The reason that this murder case is being recognized as “genocide” is that it happened against the background of a widespread campaign by the Iranian regime to annihilate all members and supporters of the People’s Mojahedin Organization of Iran (PMOI/MEK). Less than two years before Dr. Rajavi’s assassination, the regime’s supreme leader Ruhollah Khomeini had issued a religious decree (fatwa) which explicitly stated that anyone who has any affiliation with the MEK is an enemy of God and should be executed. Based on this fatwa, the regime carried out a mass purge of Iran’s prison in the summer of 1988, executing more than 30,000 prisoners in the span of a few months. Under the same order, the regime carried out a series of assassinations and terrorist attacks against MEK members in different countries.

In an interview with Tribune de Geneve, Behzad Naziri, a former political prisoner and an assistant of the Dr. Rajavi, “This decision is very important, because it makes the link between the wave of political assassinations of Iranian opponents abroad, including that of Kazem Rajavi, and the massacre of 30,000 political prisoners, members of the People's Mujahedin, in 1988, described as a "crime against humanity" by a UN special rapporteur.”

There are several ways this ruling can help address the Iranian regime’s human rights abuses and terrorism in a broader context.

“The UN Human Rights Council in Geneva can set up an international commission of inquiry,” Naziri said. “Another possibility, although more difficult politically, is the constitution of a specific Criminal Court as for Rwanda or the former Yugoslavia by the UN Security Council.”

While Iran’s regime will use its political cloud to try to veto such a decision, the veto will be difficult the current Iranian president, Ebrahim Raisi, was one of the members of the "death commission," a group of judges that were responsible for carrying out Khomeini’s fatwa in Iran’s prisons.

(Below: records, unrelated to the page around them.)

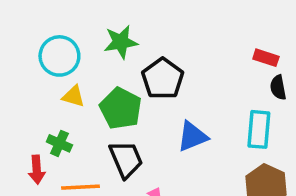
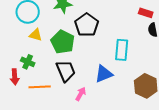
cyan rectangle: (259, 129) -> (122, 50), moved
blue triangle: (192, 136) -> (104, 74), moved

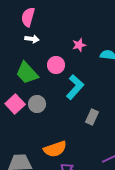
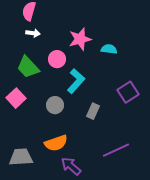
pink star: (79, 45) -> (80, 39), size x1.6
gray circle: (37, 104) -> (55, 105), moved

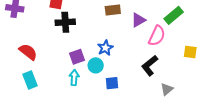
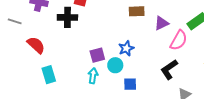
black cross: (65, 22) -> (67, 17), moved
red semicircle: (28, 52) -> (36, 45), moved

The death commission summoned political prisoners and tried them in kangaroo courts that lasted no longer than a few minutes. Mostafa Pourmohammadi, a former justice minister, was another member of the commission.

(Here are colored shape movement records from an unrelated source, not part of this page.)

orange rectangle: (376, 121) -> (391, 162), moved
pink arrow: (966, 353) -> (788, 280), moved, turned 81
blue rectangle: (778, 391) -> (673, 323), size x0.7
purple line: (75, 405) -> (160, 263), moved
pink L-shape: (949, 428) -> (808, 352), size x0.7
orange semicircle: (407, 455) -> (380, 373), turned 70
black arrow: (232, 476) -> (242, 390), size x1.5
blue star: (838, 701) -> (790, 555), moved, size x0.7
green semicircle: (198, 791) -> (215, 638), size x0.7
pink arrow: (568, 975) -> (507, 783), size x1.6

What makes this ruling even more significant that it has come at the same time that Hamid Nouri, a former prison guard in the notorious Gohardasht prison, is being tried in a Swedish court for his role in torturing prisoners and the 1988 massacre. That case too is bringing international attention to the heinous crimes committed by the Iranian regime.

And earlier this year, another court in Belgium sentenced Assadollah Assadi, a Vienna-based Iranian diplomat, to 20 years in prison for plotting the bombing of a massive Iranian Resistance rally in 2018.

For decades, the Iranian regime has made terrorism and human rights abuses two key pillars of its domestic and foreign policy. And for decades, it has enjoyed impunity at home and on the international front. But now, thanks to the tireless efforts of the Iranian Resistance, the regime is facing the consequences of decades of crimes. And as these key events join, it can create the grounds for a watershed moment in the history of a regime that has only maintained its hold on power through bloodshed.